A diamond can do both! Even though they have become famous for their symbol of luxury and beauty, their use extends far beyond the traditional role in the jewellery industry. Diamonds have been recently unvalued as key players in quantum computing, semiconductors, electronics, and optical applications. Understanding diamond’s extraordinary properties can unlock their full potential, revolutionising industries and further developing technology.
In this article, we will primarily focus on quantum computing which is seen as the “next big thing”. Despite the continuous progress, the current field is not fully mature yet.
Diamonds in Quantum Computing: Revealing New Possibilities
Firstly, what is quantum computing? While it is composed of many disciplines, quant computing takes advantage of quantum physics to operate faster and better than conventional computing.
Diamonds, specifically those containing nitrogen-vacancy (NV) centres, can be utilised as qubits which are the fundamental units of quantum information aka the building blocks of quantum computers. There has been a lot of recent research at MIT and MITRE with researchers using diamond colour centres as qubits due to their scalability and compatibility with modern semiconductor manufacturing. These colour centers are compact meaning they have longer stability and can be manipulated at room temperature. (Fun fact: Most quantum systems are kept inside very very cold refrigerators!)
Beyond computing, these NV centres in diamonds can also be used to develop quantum sensors to detect minute changes in magnetic fields. This is highly valuable in the scientific field.
Diamonds as Semiconductors: Advancing Electronics
Among all the unique properties of diamonds, there are 2, thermal conductivity and wide bandgap, that make them ideal as semiconductors in electronics. They can handle very high voltages and temperatures which is essential for high-power electronics. This can be used in renewable energy systems, contributing to sustainable technology solutions. Diamonds’ superior heat dissipation properties limit overheating problems and are still efficient in their performance.

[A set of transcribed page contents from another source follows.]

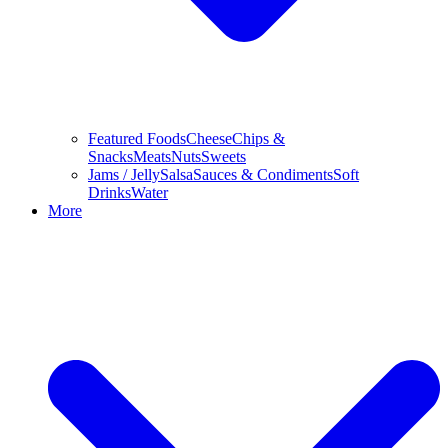
Featured Foods
Cheese
Chips &
Snacks
Meats
Nuts
Sweets
Jams / Jelly
Salsa
Sauces & Condiments
Soft
Drinks
Water
More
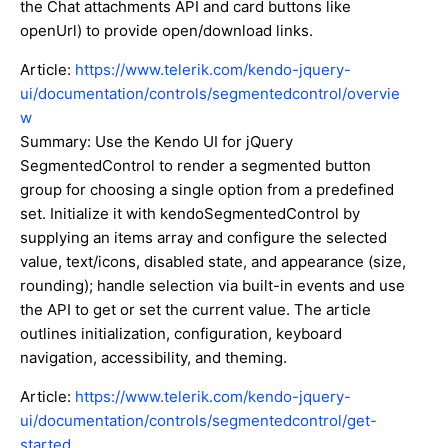
the Chat attachments API and card buttons like
openUrl) to provide open/download links.
Article:
https://www.telerik.com/kendo-jquery-
ui/documentation/controls/segmentedcontrol/overvie
w
Summary: Use the Kendo UI for jQuery
SegmentedControl to render a segmented button
group for choosing a single option from a predefined
set. Initialize it with kendoSegmentedControl by
supplying an items array and configure the selected
value, text/icons, disabled state, and appearance (size,
rounding); handle selection via built-in events and use
the API to get or set the current value. The article
outlines initialization, configuration, keyboard
navigation, accessibility, and theming.
Article:
https://www.telerik.com/kendo-jquery-
ui/documentation/controls/segmentedcontrol/get-
started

But these are just 2 examples! Diamonds have many more properties and abilities that make them valuable in a variety of high-tech applications.
- Radiation-Hardened Electronics: Diamonds have resistance to radiation and are therefore being used to create radiation-hardened electronics
- Optical Applications: Having a very broad transmission spectrum, diamonds have found their use in spectroscopy and the development of advanced lenses and coatings.
Are There Any Challenges?
- Synthetic diamonds are mainly used for all these technological applications, which means they must be scaled up to meet demand in the future.

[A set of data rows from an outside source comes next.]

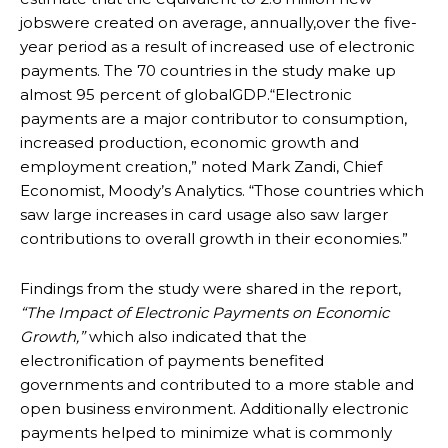
jobswere created on average, annually,over the five-
year period as a result of increased use of electronic
payments. The 70 countries in the study make up
almost 95 percent of globalGDP.“Electronic
payments are a major contributor to consumption,
increased production, economic growth and
employment creation,” noted Mark Zandi, Chief
Economist, Moody’s Analytics. “Those countries which
saw large increases in card usage also saw larger
contributions to overall growth in their economies.”
Findings from the study were shared in the report,
“The Impact of Electronic Payments on Economic
Growth,”
which also indicated that the
electronification of payments benefited
governments and contributed to a more stable and
open business environment. Additionally electronic
payments helped to minimize what is commonly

- Diamond-based technologies are very expensive!
- Not all technology is fully developed yet
Conclusion
The future of diamonds extends far beyond their traditional role in the jewellery industry.
With the variety and amount of properties diamonds have, they can outperform many materials that are currently being used in technology and the growth of synthetic diamonds will have a great impact in the engineering world. Despite the challenges that the industry is currently facing, the opportunities are incredibly promising! In fact, this is only the beginning, and their potential can revolutionise the world!